Was Muskeln stark macht - oder schwach
Neue Erkenntnisse über die seltene Muskelerkrankung FSHD. Die fazioskapulohumerale Muskeldystrophie (FSHD) ist eine erbliche Muskelerkrankung, die mit einer Schwäche der Skelettmuskulatur einhergeht und zu fortschreitendem Muskelabbau führt. Mit fünf bis zwölf Betroffenen pro 100.000 Einwohner zählt sie zu den seltenen Erkrankungen – was für Patientinnen und Patienten problematisch ist.
„Wie bei vielen seltenen Erkrankungen ist auch bei der FSHD nicht vollständig geklärt, wie diese entsteht, und es gibt kein Medikament, das deren Fortschreiten verlangsamen oder die Betroffenen sogar heilen könnte“, sagt Teresa Schätzl, die kurz vor dem Abschluss ihres Masterstudiums in Precision Medicine Diagnostics steht.
Bereits seit ihrem Bachelorstudium in Molekularer und Technischer Medizin, ebenfalls an der Fakultät Medical and Life Sciences der HFU, befasst sie sich intensiv mit dieser Erkrankung. Gemeinsam mit ihren Betreuern Prof.
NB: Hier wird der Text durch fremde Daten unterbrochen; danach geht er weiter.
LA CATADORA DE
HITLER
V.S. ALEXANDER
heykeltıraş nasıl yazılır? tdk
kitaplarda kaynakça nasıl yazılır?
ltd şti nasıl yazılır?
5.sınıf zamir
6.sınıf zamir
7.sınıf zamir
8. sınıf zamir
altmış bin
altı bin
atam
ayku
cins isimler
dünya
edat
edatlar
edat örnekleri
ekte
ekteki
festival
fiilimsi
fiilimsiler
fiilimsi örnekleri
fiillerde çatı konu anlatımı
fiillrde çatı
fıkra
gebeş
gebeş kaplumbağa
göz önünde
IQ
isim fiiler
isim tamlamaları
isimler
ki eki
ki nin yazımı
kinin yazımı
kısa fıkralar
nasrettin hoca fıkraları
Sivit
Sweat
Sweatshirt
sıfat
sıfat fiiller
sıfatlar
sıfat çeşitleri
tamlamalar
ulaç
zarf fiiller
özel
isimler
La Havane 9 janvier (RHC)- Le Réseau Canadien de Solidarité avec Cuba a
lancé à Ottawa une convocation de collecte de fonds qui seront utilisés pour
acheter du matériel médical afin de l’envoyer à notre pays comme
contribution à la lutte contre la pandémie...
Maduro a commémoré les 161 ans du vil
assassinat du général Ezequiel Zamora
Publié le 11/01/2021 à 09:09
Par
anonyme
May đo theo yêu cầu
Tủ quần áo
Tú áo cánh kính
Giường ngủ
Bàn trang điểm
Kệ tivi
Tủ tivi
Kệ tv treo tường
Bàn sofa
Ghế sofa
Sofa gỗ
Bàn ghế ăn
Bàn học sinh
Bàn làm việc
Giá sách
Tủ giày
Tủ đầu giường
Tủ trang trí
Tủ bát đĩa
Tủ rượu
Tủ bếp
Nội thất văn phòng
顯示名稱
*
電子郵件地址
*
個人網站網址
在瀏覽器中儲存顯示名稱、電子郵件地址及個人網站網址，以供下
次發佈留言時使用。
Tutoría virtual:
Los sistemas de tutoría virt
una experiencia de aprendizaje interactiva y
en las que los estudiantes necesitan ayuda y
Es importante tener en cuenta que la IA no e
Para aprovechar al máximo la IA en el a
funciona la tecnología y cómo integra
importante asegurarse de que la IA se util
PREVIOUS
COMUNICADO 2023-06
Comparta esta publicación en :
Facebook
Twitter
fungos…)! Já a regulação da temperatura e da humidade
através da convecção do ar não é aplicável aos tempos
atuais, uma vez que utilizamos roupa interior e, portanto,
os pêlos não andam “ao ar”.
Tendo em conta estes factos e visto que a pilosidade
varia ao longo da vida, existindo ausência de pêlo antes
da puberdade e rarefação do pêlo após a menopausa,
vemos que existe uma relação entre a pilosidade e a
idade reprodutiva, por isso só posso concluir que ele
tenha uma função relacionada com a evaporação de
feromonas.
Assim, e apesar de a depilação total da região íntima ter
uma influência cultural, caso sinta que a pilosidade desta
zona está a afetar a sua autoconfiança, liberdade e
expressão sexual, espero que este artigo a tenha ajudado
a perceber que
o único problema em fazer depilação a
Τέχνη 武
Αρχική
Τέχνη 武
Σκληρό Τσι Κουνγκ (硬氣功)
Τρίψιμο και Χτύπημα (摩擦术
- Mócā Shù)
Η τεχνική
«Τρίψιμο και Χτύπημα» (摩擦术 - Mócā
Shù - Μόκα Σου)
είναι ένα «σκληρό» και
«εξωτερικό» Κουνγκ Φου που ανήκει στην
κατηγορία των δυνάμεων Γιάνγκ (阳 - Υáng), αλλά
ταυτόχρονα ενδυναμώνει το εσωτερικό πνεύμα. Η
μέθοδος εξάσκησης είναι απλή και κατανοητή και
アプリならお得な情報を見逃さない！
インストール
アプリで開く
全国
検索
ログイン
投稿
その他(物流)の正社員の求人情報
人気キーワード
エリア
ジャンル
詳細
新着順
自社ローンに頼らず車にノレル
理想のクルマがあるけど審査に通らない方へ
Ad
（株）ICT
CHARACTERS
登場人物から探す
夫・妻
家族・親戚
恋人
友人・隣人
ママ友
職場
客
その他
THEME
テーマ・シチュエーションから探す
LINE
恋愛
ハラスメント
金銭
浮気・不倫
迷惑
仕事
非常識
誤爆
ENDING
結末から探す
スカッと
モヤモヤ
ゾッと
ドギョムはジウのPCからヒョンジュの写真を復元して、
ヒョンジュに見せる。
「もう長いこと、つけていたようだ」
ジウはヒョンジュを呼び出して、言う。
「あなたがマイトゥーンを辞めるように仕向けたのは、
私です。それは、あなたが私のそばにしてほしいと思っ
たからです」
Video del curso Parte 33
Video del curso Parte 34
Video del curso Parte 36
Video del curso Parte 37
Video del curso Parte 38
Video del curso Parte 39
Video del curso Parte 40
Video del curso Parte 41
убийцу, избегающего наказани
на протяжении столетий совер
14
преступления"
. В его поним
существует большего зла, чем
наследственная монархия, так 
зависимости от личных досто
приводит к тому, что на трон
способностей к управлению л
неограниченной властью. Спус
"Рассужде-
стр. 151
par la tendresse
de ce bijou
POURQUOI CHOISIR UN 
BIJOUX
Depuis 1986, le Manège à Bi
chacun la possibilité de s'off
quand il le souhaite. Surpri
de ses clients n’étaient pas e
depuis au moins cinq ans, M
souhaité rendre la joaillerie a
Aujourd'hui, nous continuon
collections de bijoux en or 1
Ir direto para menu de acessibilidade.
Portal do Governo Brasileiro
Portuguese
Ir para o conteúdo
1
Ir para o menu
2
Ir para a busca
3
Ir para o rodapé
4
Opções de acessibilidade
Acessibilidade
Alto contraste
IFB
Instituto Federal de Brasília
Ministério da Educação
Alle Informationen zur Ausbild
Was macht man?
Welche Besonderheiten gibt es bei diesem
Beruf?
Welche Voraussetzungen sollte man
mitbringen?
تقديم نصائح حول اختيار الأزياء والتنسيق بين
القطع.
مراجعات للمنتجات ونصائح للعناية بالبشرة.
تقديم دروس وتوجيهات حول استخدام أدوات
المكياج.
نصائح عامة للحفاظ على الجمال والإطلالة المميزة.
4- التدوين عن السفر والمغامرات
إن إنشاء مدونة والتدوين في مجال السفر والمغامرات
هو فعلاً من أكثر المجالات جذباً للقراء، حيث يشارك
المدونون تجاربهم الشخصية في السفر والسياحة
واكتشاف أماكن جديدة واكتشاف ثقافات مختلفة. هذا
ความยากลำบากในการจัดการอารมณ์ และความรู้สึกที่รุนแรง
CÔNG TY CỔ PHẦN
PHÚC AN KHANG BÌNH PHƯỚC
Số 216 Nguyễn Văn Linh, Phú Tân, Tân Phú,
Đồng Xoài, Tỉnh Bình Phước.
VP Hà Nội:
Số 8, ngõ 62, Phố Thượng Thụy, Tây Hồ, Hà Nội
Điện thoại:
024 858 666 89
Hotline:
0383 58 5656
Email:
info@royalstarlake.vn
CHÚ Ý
Dr. Matthias Kohl und Prof. Dr. Hans-Peter Deigner hat sie in Zusammenarbeit mit Forschenden des Friedrich-Bauer-Instituts (Ludwig-Maximilians-Universität München), eine komplexe und sehr detaillierte Meta-Analyse zu FSHD durchgeführt. Gefördert durch das Projekt ReAching der Fakultät MLS, das studentische Forschungsarbeiten unterstützt, hat sie die Ergebnisse ihrer Studie vor Kurzem in der Nature-Zeitschrift „Communications Biology“ publiziert.
Die Meta-Analyse wurde unter Einhaltung der höchsten methodischen Standards präzise geplant sowie im Sinne der Open-Science-Policy vor der Durchführung registriert. Im Rahmen der ausführlichen Literaturrecherche identifizierte das Team elf genomische Studien, welche die vorab definierten Kriterien erfüllten. „Die meisten Meta-Analysen fassen lediglich die Ergebnisse der gefundenen Studien zusammen. Wir haben dagegen die Originaldaten dieser Studien neu und mit einheitlichen bioinformatischen Methoden analysiert“, merkt Prof. Dr. Kohl an. Auf diese Weise konnte Teresa Schätzl mit ihren Koautorinnen und -autoren bereits vorhandene Ergebnisse validieren. Sie identifizierten aber auch bisher unbekannte Aspekte der Muskelerkrankung FSHD, wie zum Beispiel neue Keyplayer bezüglich Splicing und Genomorganisation und eine eingeschränkte Signalübertragung an der neuromuskulären Endplatte.
Im Sinne einer reproduzierbaren und offenen Forschung haben die Wissenschaftler:innen alle verwendeten Analyseskripte veröffentlicht und die App „meta-FSHD“ entwickelt, die es auch anderen Forschenden ermöglicht, unmittelbar auf alle Ergebnisse der Meta-Analyse zuzugreifen. So können alle Interessierten sich die Ergebnisse für jedes der weit mehr als 20.000 untersuchten Gene im Detail anzeigen lassen.
Trotz der Datenfülle sind längst nicht alle Fragen zur Pathogenese der FSHD beantwortet. Deswegen arbeiten Teresa Schätzl, Prof. Dr. Deigner und Prof. Dr. Kohl gerade an einem von der Deutschen Gesellschaft für Muskelkranke e.V. (DGM) geförderten Projekt, in dessen Rahmen sie die Genexpression in Zellen von FSHD-Patientinnen und -Patienten während der Muskelzelldifferenzierung untersuchen – in der Hoffnung, dass durch ihre Ergebnisse künftig eine bessere Behandlung der bisher unheilbaren Erkrankung möglich wird.